- [Exercise description]:
Check every line of the entries for the string "through" and return the ones that contain it.

- [Information provided]:
....

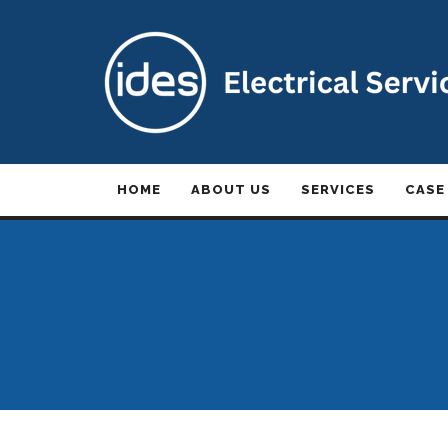
HOME
ABOUT US
SERVICES
CASE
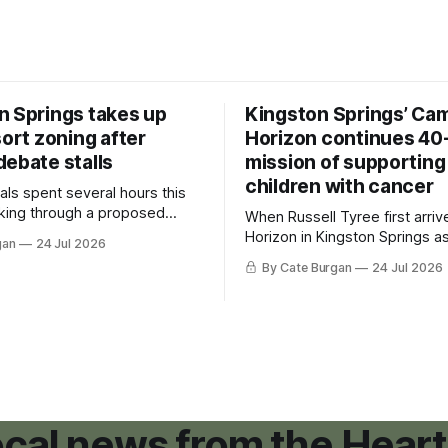
n Springs takes up
Kingston Springs’ Ca
sort zoning after
Horizon continues 40
debate stalls
mission of supporting
children with cancer
als spent several hours this
king through a proposed
When Russell Tyree first arri
inance that would create a
Horizon in Kingston Springs as
gan
24 Jul 2026
g tool for large-scale rural
was carrying more than a sle
By Cate Burgan
24 Jul 2026
elopments.
and a suitcase. He was a canc
still recovering from the trea
had reshaped his childhood.
local news from the Heart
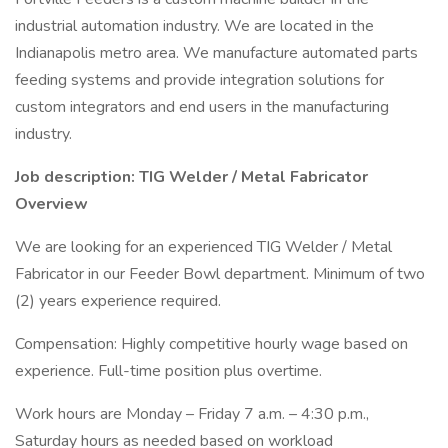
industrial automation industry. We are located in the
Indianapolis metro area. We manufacture automated parts
feeding systems and provide integration solutions for
custom integrators and end users in the manufacturing
industry.
Job description: TIG Welder / Metal Fabricator
Overview
We are looking for an experienced TIG Welder / Metal
Fabricator in our Feeder Bowl department. Minimum of two
(2) years experience required.
Compensation: Highly competitive hourly wage based on
experience. Full-time position plus overtime.
Work hours are Monday – Friday 7 a.m. – 4:30 p.m.,
Saturday hours as needed based on workload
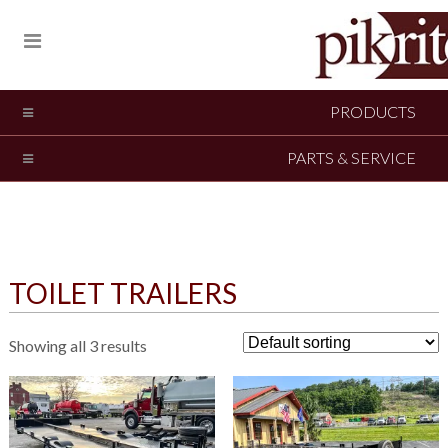
PRODUCTS
PARTS & SERVICE
TOILET TRAILERS
Showing all 3 results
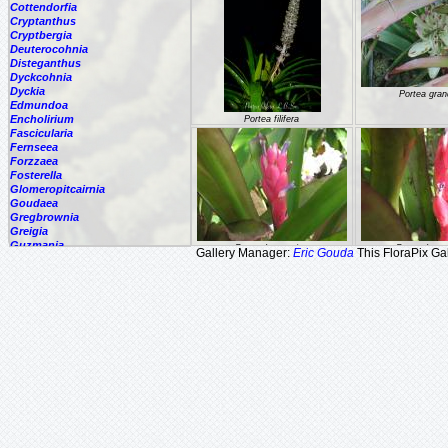
Cottendorfia
Cryptanthus
Cryptbergia
Deuterocohnia
Disteganthus
Dyckcohnia
Dyckia
Portea gran
Edmundoa
Encholirium
Portea filifera
Fascicularia
Fernseea
Forzzaea
Fosterella
Glomeropitcairnia
Goudaea
Gregbrownia
Greigia
Guzmania
Portea kermesina
Portea kerm
Gallery Manager:
Eric Gouda
This FloraPix Gal
Hechtia
Hohenbergia
Hohenbergiopsis
Hylaeaicum
Jagrantia
Josemania
Karawata
Krenakanthus
Lapanthus
Lemeltonia
Portea nana
Portea petro
Lindmania
Lutheria
Lymania
Mark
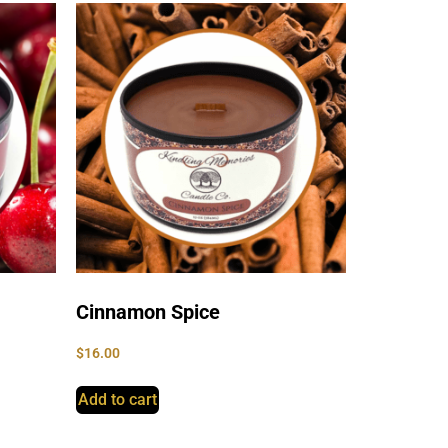
Cinnamon Spice
$
16.00
Add to cart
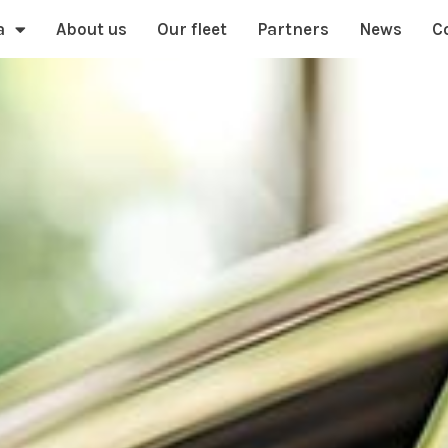
a
About us
Our fleet
Partners
News
C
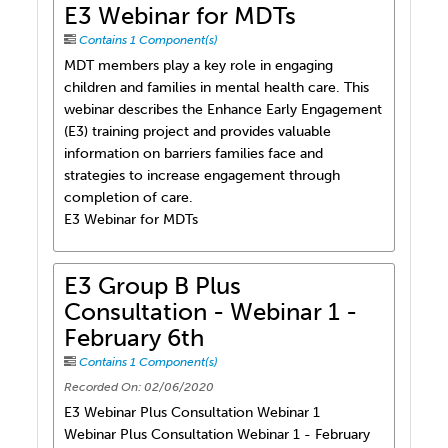
E3 Webinar for MDTs
Contains 1 Component(s)
MDT members play a key role in engaging
children and families in mental health care. This
webinar describes the Enhance Early Engagement
(E3) training project and provides valuable
information on barriers families face and
strategies to increase engagement through
completion of care.
E3 Webinar for MDTs
E3 Group B Plus
Consultation - Webinar 1 -
February 6th
Contains 1 Component(s)
Recorded On: 02/06/2020
E3 Webinar Plus Consultation Webinar 1
Webinar Plus Consultation Webinar 1 - February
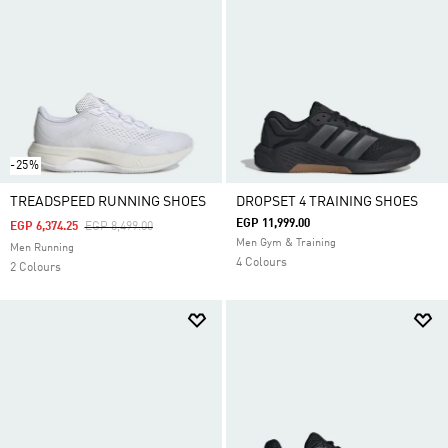
-25%
TREADSPEED RUNNING SHOES
DROPSET 4 TRAINING SHOES
EGP 11,999.00
Price Reduced From
To
EGP 6,374.25
EGP 8,499.00
Men Gym & Training
Men Running
4 Colours
2 Colours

....

- [Problem solution]:
king through a proposed
strategies to increase engagement through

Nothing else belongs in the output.